MATERIAL PROVIDED =>
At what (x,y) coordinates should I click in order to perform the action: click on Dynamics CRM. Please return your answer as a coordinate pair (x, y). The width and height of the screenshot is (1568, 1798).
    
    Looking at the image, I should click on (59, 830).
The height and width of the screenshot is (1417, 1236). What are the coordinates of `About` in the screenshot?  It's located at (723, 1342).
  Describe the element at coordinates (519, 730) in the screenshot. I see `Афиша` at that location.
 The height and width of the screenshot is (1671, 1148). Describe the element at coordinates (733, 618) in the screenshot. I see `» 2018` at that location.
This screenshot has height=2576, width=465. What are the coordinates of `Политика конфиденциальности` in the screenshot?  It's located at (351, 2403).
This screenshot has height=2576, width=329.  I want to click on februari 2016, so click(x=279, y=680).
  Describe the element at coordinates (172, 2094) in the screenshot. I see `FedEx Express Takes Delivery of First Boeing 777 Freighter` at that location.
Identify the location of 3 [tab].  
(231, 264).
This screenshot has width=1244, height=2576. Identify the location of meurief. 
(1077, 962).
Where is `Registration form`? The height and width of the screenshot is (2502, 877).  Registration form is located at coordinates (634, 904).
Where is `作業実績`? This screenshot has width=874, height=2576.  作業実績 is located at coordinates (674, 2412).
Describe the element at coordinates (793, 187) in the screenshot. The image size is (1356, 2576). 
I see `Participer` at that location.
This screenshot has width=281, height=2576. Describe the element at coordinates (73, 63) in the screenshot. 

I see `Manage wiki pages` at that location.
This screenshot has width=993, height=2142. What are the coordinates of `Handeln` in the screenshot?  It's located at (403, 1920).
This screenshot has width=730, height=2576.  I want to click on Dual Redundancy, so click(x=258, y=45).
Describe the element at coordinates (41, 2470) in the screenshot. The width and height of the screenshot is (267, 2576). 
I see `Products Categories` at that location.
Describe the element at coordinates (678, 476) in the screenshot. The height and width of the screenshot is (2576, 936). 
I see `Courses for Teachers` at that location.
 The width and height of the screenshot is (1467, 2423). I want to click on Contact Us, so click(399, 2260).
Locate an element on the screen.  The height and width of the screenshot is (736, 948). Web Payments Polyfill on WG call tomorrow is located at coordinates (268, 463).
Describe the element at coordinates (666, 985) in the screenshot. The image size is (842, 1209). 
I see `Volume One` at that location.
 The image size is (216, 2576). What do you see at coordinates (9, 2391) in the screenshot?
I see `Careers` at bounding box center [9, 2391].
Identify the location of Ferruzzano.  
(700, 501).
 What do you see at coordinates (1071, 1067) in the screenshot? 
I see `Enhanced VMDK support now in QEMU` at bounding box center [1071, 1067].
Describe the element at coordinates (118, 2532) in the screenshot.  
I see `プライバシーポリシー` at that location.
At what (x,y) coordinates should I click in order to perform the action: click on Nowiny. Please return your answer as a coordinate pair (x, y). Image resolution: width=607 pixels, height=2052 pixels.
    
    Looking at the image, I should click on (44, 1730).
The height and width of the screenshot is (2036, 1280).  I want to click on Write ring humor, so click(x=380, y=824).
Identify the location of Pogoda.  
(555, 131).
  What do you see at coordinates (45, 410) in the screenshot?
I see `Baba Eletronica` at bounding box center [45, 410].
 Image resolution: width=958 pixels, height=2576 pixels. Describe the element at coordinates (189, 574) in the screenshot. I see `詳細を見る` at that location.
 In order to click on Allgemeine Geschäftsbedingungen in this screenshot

YOUR ASSIGNMENT =>
The response should be an exact repeat of the data above.

SOLUTION TO THIS EXERCISE =>
At what (x,y) coordinates should I click in order to perform the action: click on Dynamics CRM. Please return your answer as a coordinate pair (x, y). The width and height of the screenshot is (1568, 1798).
    
    Looking at the image, I should click on (59, 830).
The height and width of the screenshot is (1417, 1236). What are the coordinates of `About` in the screenshot?  It's located at (723, 1342).
  Describe the element at coordinates (519, 730) in the screenshot. I see `Афиша` at that location.
 The height and width of the screenshot is (1671, 1148). Describe the element at coordinates (733, 618) in the screenshot. I see `» 2018` at that location.
This screenshot has height=2576, width=465. What are the coordinates of `Политика конфиденциальности` in the screenshot?  It's located at (351, 2403).
This screenshot has height=2576, width=329.  I want to click on februari 2016, so click(x=279, y=680).
  Describe the element at coordinates (172, 2094) in the screenshot. I see `FedEx Express Takes Delivery of First Boeing 777 Freighter` at that location.
Identify the location of 3 [tab].  
(231, 264).
This screenshot has width=1244, height=2576. Identify the location of meurief. 
(1077, 962).
Where is `Registration form`? The height and width of the screenshot is (2502, 877).  Registration form is located at coordinates (634, 904).
Where is `作業実績`? This screenshot has width=874, height=2576.  作業実績 is located at coordinates (674, 2412).
Describe the element at coordinates (793, 187) in the screenshot. The image size is (1356, 2576). 
I see `Participer` at that location.
This screenshot has width=281, height=2576. Describe the element at coordinates (73, 63) in the screenshot. 

I see `Manage wiki pages` at that location.
This screenshot has width=993, height=2142. What are the coordinates of `Handeln` in the screenshot?  It's located at (403, 1920).
This screenshot has width=730, height=2576.  I want to click on Dual Redundancy, so click(x=258, y=45).
Describe the element at coordinates (41, 2470) in the screenshot. The width and height of the screenshot is (267, 2576). 
I see `Products Categories` at that location.
Describe the element at coordinates (678, 476) in the screenshot. The height and width of the screenshot is (2576, 936). 
I see `Courses for Teachers` at that location.
 The width and height of the screenshot is (1467, 2423). I want to click on Contact Us, so click(399, 2260).
Locate an element on the screen.  The height and width of the screenshot is (736, 948). Web Payments Polyfill on WG call tomorrow is located at coordinates (268, 463).
Describe the element at coordinates (666, 985) in the screenshot. The image size is (842, 1209). 
I see `Volume One` at that location.
 The image size is (216, 2576). What do you see at coordinates (9, 2391) in the screenshot?
I see `Careers` at bounding box center [9, 2391].
Identify the location of Ferruzzano.  
(700, 501).
 What do you see at coordinates (1071, 1067) in the screenshot? 
I see `Enhanced VMDK support now in QEMU` at bounding box center [1071, 1067].
Describe the element at coordinates (118, 2532) in the screenshot.  
I see `プライバシーポリシー` at that location.
At what (x,y) coordinates should I click in order to perform the action: click on Nowiny. Please return your answer as a coordinate pair (x, y). Image resolution: width=607 pixels, height=2052 pixels.
    
    Looking at the image, I should click on (44, 1730).
The height and width of the screenshot is (2036, 1280).  I want to click on Write ring humor, so click(x=380, y=824).
Identify the location of Pogoda.  
(555, 131).
  What do you see at coordinates (45, 410) in the screenshot?
I see `Baba Eletronica` at bounding box center [45, 410].
 Image resolution: width=958 pixels, height=2576 pixels. Describe the element at coordinates (189, 574) in the screenshot. I see `詳細を見る` at that location.
 In order to click on Allgemeine Geschäftsbedingungen in this screenshot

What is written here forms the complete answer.